→ WHAT TO PRODUCE
The expected output is the full set of entries, retyped verbatim, pictures excluded.

Page images and extracted text:
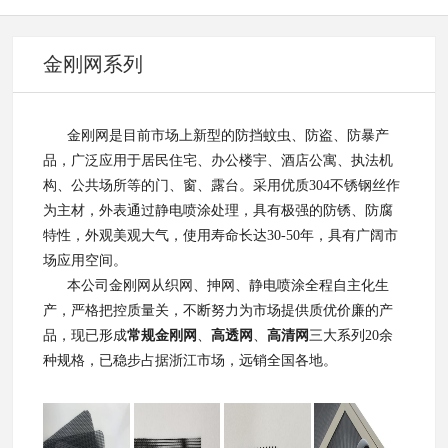
金刚网系列
金刚网是目前市场上新型的防挡蚊虫、防盗、防暴产
品，广泛应用于居民住宅、办公楼宇、酒店公寓、执法机
构、公共场所等的门、窗、露台。采用优质
304
不锈钢丝
作
为主材，外表通过静电喷涂处理，具有极强的防锈、防腐
特性，外观美观大气，使用寿命长达
30-50年，具有广阔市
场应用空间。
本公司金刚网从织网、抻网、静电喷涂全程自主化生
产，严格把控质量关，不断努力为市场提供质优价廉的产
品，现已形成
常规金刚网
、
高透网
、
高清网
三大系列
20余
种规格，已稳步占据浙江市场，远销全国各地。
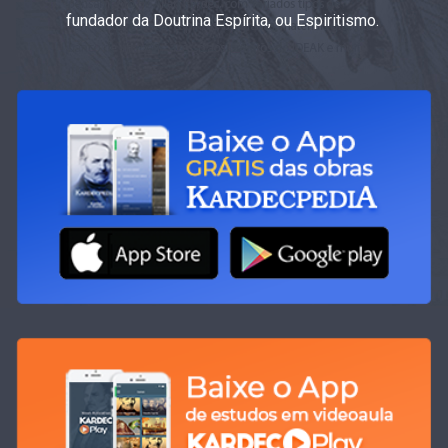
fundador da Doutrina Espírita, ou Espiritismo.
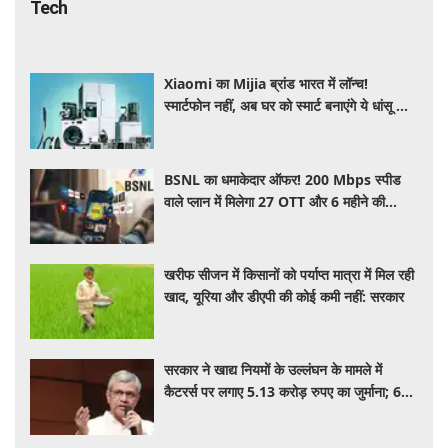
Tech
Xiaomi का Mijia ब्रांड भारत में लॉन्च!
स्मार्टफोन नहीं, अब घर को स्मार्ट बनाएंगे ये धांसू होम
अप्लायंस
BSNL का धमाकेदार ऑफर! 200 Mbps स्पीड
वाले प्लान में मिलेगा 27 OTT और 6 महीने की
वैलिडिटी, जाने कीमत और बेनेफिट्स
खरीफ सीजन में किसानों को पर्याप्त मात्रा में मिल रही
खाद, यूरिया और डीएपी की कोई कमी नहीं: सरकार
सरकार ने खाद्य नियमों के उल्लंघन के मामले में
कैटरर्स पर लगाए 5.13 करोड़ रुपए का जुर्माना; 6
कैटरिंग ठेके किए रद्द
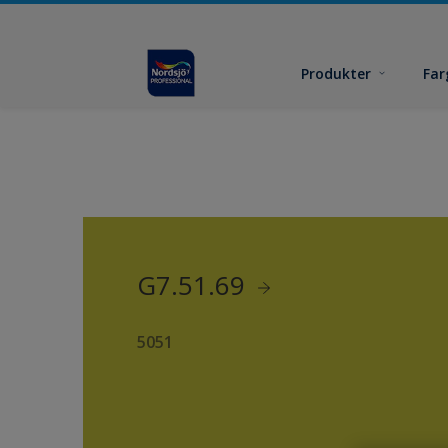
Produkter
Far
G7.51.69
5051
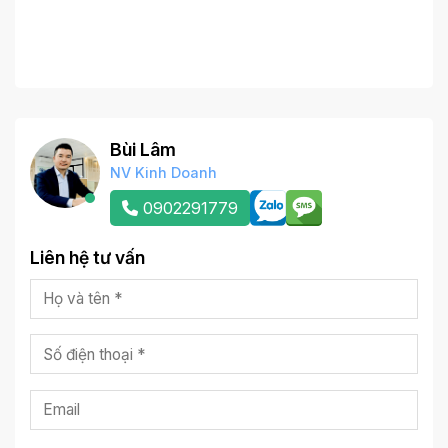
Bùi Lâm
NV Kinh Doanh
0902291779
Liên hệ tư vấn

→ EXERCISE OUTPUT
金刚网系列
金刚网是目前市场上新型的防挡蚊虫、防盗、防暴产
品，广泛应用于居民住宅、办公楼宇、酒店公寓、执法机
构、公共场所等的门、窗、露台。采用优质
304
不锈钢丝
作
为主材，外表通过静电喷涂处理，具有极强的防锈、防腐
特性，外观美观大气，使用寿命长达
30-50年，具有广阔市
场应用空间。
本公司金刚网从织网、抻网、静电喷涂全程自主化生
产，严格把控质量关，不断努力为市场提供质优价廉的产
品，现已形成
常规金刚网
、
高透网
、
高清网
三大系列
20余
种规格，已稳步占据浙江市场，远销全国各地。
fundador da Doutrina Espírita, ou Espiritismo.
Tech
Xiaomi का Mijia ब्रांड भारत में लॉन्च!
स्मार्टफोन नहीं, अब घर को स्मार्ट बनाएंगे ये धांसू होम
अप्लायंस
BSNL का धमाकेदार ऑफर! 200 Mbps स्पीड
वाले प्लान में मिलेगा 27 OTT और 6 महीने की
वैलिडिटी, जाने कीमत और बेनेफिट्स
खरीफ सीजन में किसानों को पर्याप्त मात्रा में मिल रही
खाद, यूरिया और डीएपी की कोई कमी नहीं: सरकार
सरकार ने खाद्य नियमों के उल्लंघन के मामले में
कैटरर्स पर लगाए 5.13 करोड़ रुपए का जुर्माना; 6
कैटरिंग ठेके किए रद्द
Produkter
Far
G7.51.69
5051
Bùi Lâm
NV Kinh Doanh
0902291779
Liên hệ tư vấn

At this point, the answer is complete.